Tangan itu mengepal dengan sendirinya tanpa Malvi perintah. Tubuhnya penuh amarah hanya melihat sahabatnya bersama orang lain, bukan dirinya. Ian tertawa, dan tidak dengan dirinya. Selama ini tidak ada yang membuat lelaki itu mencair seperti sekarang, selain dirinya. Tapi Kyara? Gadis itu memiliki mantra untuk membuat semua orang bahagia di dekatnya.

Sudah beberapa menit Malvi mematung dari kejauhan mengawasi mereka. Awalnya ia mencoba biasa. Tapi ketika Malvi melihat ekspresi sahabatnya yang begitu bahagia. Membuat hatinya teriris bagaikan potongan daging.

Karena tidak bisa hanya berdiam diri merasakan amarah yang mulai meledak. Malvi dengan segera membalikkan badan pergi. Sebaiknya ia membiarkan Ian bersamaan Kyara. Jika memang lebih baik demikian. Malvi hanya ingin Ian bahagia, meskipun kebahagiaan itu tidak dari dirinya.

Ketika melangkah cepat. Gadis itu tertabrak. Membuat ia mengumpat ke arah lelaki yang entah dimana kelasnya.

"Lo liat Ian?" Malvi akan melanjutkan langkahnya, terhenti. Ia menatap heran ke arah lelaki itu.

"Kenapa? Ada masalah?" tanyanya ketika ia menyadari ada guratan kekhawatiran dan panik semacam bersamaan.

Lelaki itu ragu untuk mengatakan kebenaran.

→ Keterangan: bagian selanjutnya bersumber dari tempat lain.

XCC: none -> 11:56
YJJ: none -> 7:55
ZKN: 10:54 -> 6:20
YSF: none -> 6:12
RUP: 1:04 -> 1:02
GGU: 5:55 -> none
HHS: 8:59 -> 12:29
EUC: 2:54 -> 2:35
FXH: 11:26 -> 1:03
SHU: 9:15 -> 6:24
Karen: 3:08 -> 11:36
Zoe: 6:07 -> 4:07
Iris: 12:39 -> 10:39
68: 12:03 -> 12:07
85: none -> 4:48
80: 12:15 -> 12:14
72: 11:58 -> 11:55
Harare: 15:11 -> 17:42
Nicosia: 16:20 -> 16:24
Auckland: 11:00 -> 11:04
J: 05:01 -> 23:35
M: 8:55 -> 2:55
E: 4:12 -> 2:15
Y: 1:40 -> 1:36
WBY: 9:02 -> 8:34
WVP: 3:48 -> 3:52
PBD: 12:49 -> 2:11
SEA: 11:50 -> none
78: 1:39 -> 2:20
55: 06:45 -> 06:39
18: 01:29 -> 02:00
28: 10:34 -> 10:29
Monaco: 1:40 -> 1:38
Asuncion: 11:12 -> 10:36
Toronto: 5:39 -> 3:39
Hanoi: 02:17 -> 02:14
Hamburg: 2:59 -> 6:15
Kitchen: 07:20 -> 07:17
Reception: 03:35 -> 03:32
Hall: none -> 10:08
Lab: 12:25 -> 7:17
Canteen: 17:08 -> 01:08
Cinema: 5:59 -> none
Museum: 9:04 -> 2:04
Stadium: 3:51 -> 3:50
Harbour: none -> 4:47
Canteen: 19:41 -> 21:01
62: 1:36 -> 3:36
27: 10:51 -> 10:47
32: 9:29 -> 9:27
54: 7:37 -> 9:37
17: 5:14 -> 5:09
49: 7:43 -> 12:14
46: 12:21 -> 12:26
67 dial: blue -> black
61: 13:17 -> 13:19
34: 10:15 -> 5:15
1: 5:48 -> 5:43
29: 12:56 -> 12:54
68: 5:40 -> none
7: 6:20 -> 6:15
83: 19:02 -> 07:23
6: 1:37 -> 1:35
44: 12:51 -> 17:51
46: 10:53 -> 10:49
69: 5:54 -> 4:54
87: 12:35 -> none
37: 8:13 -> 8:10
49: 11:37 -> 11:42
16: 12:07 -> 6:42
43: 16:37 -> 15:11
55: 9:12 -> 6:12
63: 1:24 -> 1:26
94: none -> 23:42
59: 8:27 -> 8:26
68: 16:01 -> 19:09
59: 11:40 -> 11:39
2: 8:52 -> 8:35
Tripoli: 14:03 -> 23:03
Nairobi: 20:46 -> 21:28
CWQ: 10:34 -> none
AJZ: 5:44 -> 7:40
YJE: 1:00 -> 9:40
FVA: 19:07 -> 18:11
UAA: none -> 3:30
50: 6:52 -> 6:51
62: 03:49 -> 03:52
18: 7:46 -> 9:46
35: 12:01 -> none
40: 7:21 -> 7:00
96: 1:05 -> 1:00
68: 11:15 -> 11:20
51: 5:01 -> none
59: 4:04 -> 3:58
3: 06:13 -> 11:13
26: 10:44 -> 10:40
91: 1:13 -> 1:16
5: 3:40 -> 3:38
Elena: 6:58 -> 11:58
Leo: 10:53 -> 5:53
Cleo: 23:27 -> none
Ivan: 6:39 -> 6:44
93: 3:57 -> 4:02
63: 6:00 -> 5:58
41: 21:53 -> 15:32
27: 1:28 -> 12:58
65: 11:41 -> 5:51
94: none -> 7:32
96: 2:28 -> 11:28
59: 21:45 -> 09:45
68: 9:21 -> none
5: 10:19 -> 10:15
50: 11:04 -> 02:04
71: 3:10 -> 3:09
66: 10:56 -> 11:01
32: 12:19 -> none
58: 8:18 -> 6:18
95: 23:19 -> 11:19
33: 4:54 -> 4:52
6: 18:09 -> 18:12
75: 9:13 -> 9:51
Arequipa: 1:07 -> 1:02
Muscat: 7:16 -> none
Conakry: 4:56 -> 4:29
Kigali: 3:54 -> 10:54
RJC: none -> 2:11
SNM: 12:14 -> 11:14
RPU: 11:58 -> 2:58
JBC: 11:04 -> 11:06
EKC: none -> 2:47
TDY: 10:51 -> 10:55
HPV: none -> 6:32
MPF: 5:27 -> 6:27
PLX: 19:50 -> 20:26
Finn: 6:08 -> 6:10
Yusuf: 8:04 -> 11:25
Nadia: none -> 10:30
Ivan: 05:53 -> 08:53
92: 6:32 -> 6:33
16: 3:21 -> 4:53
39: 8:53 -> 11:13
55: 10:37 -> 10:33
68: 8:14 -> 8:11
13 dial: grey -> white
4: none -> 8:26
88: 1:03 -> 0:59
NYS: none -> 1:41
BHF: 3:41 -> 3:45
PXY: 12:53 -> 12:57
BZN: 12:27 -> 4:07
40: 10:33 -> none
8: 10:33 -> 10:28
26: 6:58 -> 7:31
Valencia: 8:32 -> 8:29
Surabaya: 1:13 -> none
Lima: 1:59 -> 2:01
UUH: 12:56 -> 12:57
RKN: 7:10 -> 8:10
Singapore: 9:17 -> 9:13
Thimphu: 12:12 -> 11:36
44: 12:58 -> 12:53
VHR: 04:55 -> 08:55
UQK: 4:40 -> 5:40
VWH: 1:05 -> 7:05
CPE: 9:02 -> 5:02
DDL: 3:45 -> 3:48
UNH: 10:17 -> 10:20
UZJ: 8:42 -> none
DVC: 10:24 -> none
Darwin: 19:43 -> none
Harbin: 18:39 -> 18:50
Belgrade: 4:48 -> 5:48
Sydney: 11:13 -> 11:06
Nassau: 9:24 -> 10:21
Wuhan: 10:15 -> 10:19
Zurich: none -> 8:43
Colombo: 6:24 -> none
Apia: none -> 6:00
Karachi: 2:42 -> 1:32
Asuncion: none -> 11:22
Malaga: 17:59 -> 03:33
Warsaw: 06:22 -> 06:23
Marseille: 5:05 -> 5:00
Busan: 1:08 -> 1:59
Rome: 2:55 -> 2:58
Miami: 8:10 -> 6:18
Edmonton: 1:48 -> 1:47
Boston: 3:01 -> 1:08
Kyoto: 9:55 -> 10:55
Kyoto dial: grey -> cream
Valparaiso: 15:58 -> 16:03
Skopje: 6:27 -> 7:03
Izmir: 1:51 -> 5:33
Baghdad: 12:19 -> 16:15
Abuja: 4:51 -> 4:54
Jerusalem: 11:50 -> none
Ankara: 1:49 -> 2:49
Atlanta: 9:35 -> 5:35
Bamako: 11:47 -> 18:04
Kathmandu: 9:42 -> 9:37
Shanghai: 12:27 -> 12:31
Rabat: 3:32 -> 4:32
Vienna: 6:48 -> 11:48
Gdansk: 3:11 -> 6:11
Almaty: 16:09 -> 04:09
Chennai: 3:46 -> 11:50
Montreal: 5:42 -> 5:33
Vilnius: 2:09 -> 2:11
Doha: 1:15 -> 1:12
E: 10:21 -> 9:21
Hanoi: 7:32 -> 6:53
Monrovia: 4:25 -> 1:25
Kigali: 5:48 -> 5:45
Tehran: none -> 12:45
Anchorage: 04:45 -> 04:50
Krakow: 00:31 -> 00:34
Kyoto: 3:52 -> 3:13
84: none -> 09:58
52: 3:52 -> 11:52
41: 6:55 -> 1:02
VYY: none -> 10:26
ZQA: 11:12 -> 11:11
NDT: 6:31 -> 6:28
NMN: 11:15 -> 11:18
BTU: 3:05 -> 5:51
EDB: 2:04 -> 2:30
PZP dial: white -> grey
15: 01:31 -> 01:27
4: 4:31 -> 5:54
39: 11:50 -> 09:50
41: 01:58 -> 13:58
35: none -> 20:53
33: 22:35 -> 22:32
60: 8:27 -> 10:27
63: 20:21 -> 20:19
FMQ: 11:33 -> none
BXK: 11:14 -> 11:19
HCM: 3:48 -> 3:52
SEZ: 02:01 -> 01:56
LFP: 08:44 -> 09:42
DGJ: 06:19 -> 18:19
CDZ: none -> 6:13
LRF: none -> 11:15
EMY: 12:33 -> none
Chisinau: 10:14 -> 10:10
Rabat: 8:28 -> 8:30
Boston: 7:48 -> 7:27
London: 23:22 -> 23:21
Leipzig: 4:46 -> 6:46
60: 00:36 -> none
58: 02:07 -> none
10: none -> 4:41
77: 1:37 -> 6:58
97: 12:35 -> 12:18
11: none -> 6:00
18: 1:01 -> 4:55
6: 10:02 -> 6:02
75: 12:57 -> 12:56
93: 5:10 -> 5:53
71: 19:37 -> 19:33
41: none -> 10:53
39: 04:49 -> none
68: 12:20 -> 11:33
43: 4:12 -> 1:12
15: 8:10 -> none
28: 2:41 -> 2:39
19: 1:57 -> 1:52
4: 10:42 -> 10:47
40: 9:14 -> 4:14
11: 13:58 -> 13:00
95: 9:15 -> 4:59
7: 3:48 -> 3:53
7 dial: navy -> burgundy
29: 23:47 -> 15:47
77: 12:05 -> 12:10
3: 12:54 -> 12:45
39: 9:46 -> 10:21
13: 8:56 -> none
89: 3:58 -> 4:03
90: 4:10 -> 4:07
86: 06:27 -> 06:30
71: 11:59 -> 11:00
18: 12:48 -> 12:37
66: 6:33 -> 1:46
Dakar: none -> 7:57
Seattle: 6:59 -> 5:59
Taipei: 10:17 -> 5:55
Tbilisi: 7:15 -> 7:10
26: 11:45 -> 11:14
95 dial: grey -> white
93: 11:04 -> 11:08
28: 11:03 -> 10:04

Ia menatap lamat Malvi yang tentunya tidak sabar.

"Cepet apa? Lo mau gue tonjok?" Ketika Malvi akan mengangkat tangannya yang mengepal. Lelaki itu segera berseru menghentikan langkah Malvi.

"Jakson! Dia di gebukin di kamar mandi. Sam..." Belum juga lelaki itu menjelaskan lebih lanjut, Malvi sudah mendorongnya agar gadis itu bisa berlari panik.

Dengan amarah masih belum mereda. Malvi semakin mengepalkan tangannya. Salah jika mereka mengusik teman dekatnya, termasuk Jakson.



🏆

Hari ini update 2 Bab ya🙂
Kasih vote dong, biar semangat nulisnya 🍁.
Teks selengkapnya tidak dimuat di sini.